SOUTHINGTON — Police say their efforts over the past year to curb car thefts and burglaries have reduced those crimes and increased arrests both locally and regionally.
Police officials reported the results of the town’s auto theft task force, formed last February, to the Town Council on Monday night.
Master Sergeant Nathan Boislard said auto crimes have been a statewide problem. While 41 cars were stolen in 2019, that number jumped to 89 in 2020. Thefts from cars also rose from 113 in 2019 to 412 the following year.
With the formation of the auto crimes task force, better coordination with area departments and new investigative approaches, Boislard said police were able to bring those crimes down.
In 2021, there were 64 stolen cars. Thefts from cars totaled 215 for that year as well. Arrests have also jumped, Boislard said. While there were only six arrests in 2020, police charged 27 individuals, mostly juveniles, in relation to 66 auto crimes last year. Boislard said there are more arrest warrants in the works.
Town Council members were pleased with the results.
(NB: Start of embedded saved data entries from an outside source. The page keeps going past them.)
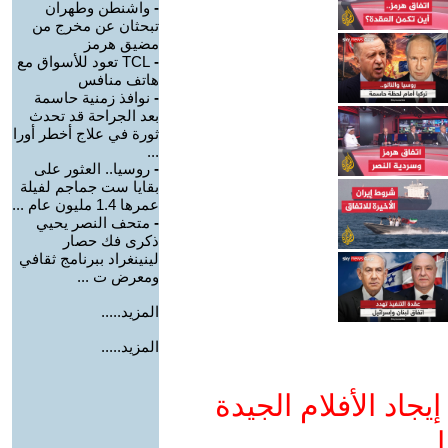
-
واشنطن وطهران
تبحثان عن مخرج من
مضيق هرمز
-
TCL تعود للأسواق مع
هاتف منافس
-
نوافذ زمنية حاسمة
بعد الجراحة قد تحدث
ثورة في علاج أخطر أورا
...
-
روسيا.. العثور على
بقايا ست جماجم لفيلة
عمرها 1.4 مليون عام ...
-
متحف النصر يحيي
ذكرى فك حصار
لينينغراد ببرنامج ثقافي
ومعرض ت ...
المزيد.....
المزيد.....
جاد الأفلام الجيدة
ا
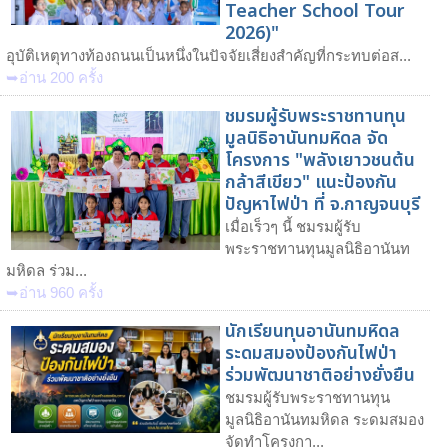
Teacher School Tour
2026)"
อุบัติเหตุทางท้องถนนเป็นหนึ่งในปัจจัยเสี่ยงสำคัญที่กระทบต่อส...
➥อ่าน 200 ครั้ง
ชมรมผู้รับพระราชทานทุน
มูลนิธิอานันทมหิดล จัด
โครงการ "พลังเยาวชนต้น
กล้าสีเขียว" แนะป้องกัน
ปัญหาไฟป่า ที่ จ.กาญจนบุรี
เมื่อเร็วๆ นี้ ชมรมผู้รับ
พระราชทานทุนมูลนิธิอานันท
มหิดล ร่วม...
➥อ่าน 960 ครั้ง
นักเรียนทุนอานันทมหิดล
ระดมสมองป้องกันไฟป่า
ร่วมพัฒนาชาติอย่างยั่งยืน
ชมรมผู้รับพระราชทานทุน
มูลนิธิอานันทมหิดล ระดมสมอง
จัดทำโครงกา...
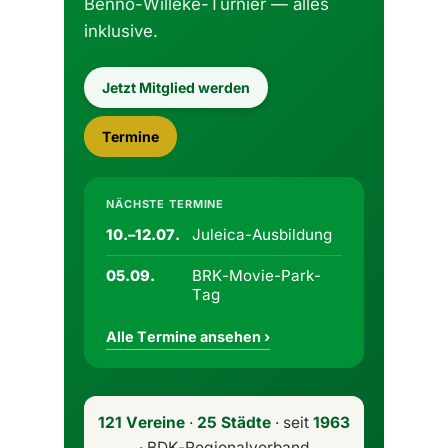
Benno-Willeke-Turnier — alles
inklusive.
Jetzt Mitglied werden
Termine
NÄCHSTE TERMINE
Juleica-Ausbildung
10.–12.07.
BRK-Movie-Park-
05.09.
Tag
Alle Termine ansehen ›
121 Vereine
·
25 Städte
· seit
1963
· BDK-Regionalverband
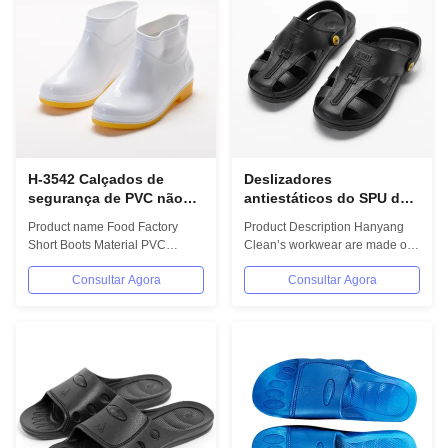
H-3542 Calçados de
Deslizadores
segurança de PVC não
antiestáticos do SPU do
escorregadiços Design
ESD não da sala de
Product name Food Factory
Product Description Hanyang
durável para plantas de
limpeza preta do
Short Boots Material PVC
Clean’s workwear are made of
processamento de
laboratório dos calçados
(Upper/Outsole/Midsole) + TPR
top quality materials,which
alimentos e trabalho ao
da indústria alimentar do
Consultar Agora
Consultar Agora
& Cotton...
comply with...
ar livre
deslizamento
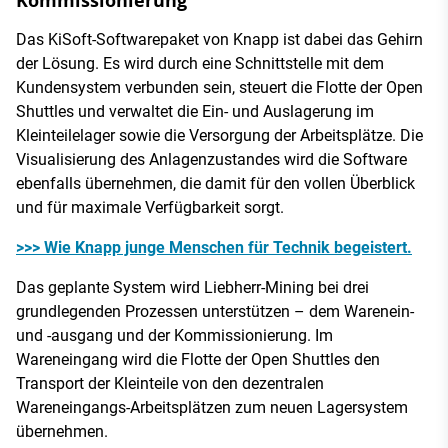
Kommissionierung
Das KiSoft-Softwarepaket von Knapp ist dabei das Gehirn
der Lösung. Es wird durch eine Schnittstelle mit dem
Kundensystem verbunden sein, steuert die Flotte der Open
Shuttles und verwaltet die Ein- und Auslagerung im
Kleinteilelager sowie die Versorgung der Arbeitsplätze. Die
Visualisierung des Anlagenzustandes wird die Software
ebenfalls übernehmen, die damit für den vollen Überblick
und für maximale Verfügbarkeit sorgt.
>>> Wie Knapp junge Menschen für Technik begeistert.
Das geplante System wird Liebherr-Mining bei drei
grundlegenden Prozessen unterstützen – dem Warenein-
und -ausgang und der Kommissionierung. Im
Wareneingang wird die Flotte der Open Shuttles den
Transport der Kleinteile von den dezentralen
Wareneingangs-Arbeitsplätzen zum neuen Lagersystem
übernehmen.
“I’m astounded at the statistics,” said Michael DelSanto, a Town Council member. “What we’re doing is working.”Model for other towns
Southington has four full-time officers dedicated to the task force as well as others who contribute time to investigations. Boislard said police found that stolen Southington vehicles were sometimes showing up in the course of violent crimes in Hartford and work with that city’s police department on arresting the perpetrators. Information gleaned by Southington detectives, such as DNA, fingerprints, video surveillance and more, has led to arrests by Hartford Police.
“A majority of the vehicles stolen in Southington are either recovered in Hartford or are used in a violent crime in Hartford,” Boislard said. “We realized early on this was a regional problem.”
Southington’s task force has attracted attention from nearby towns who are considering something similar. Two Cheshire police officers are shadowing the task force with an eye to using some of those techniques in that town.
“It’s great that this is a model for other towns,” said Val DePaolo, a Town Council member. She asked Boislard if violent crimes have also risen in Southington. Boislard said violent crimes are most often associated with the stolen cars only once they’ve been driven to a major city.
Auto crimes also prompted the creation of neighborhood watches throughout the town that provide police with information on potential perpetrators or footage of thefts.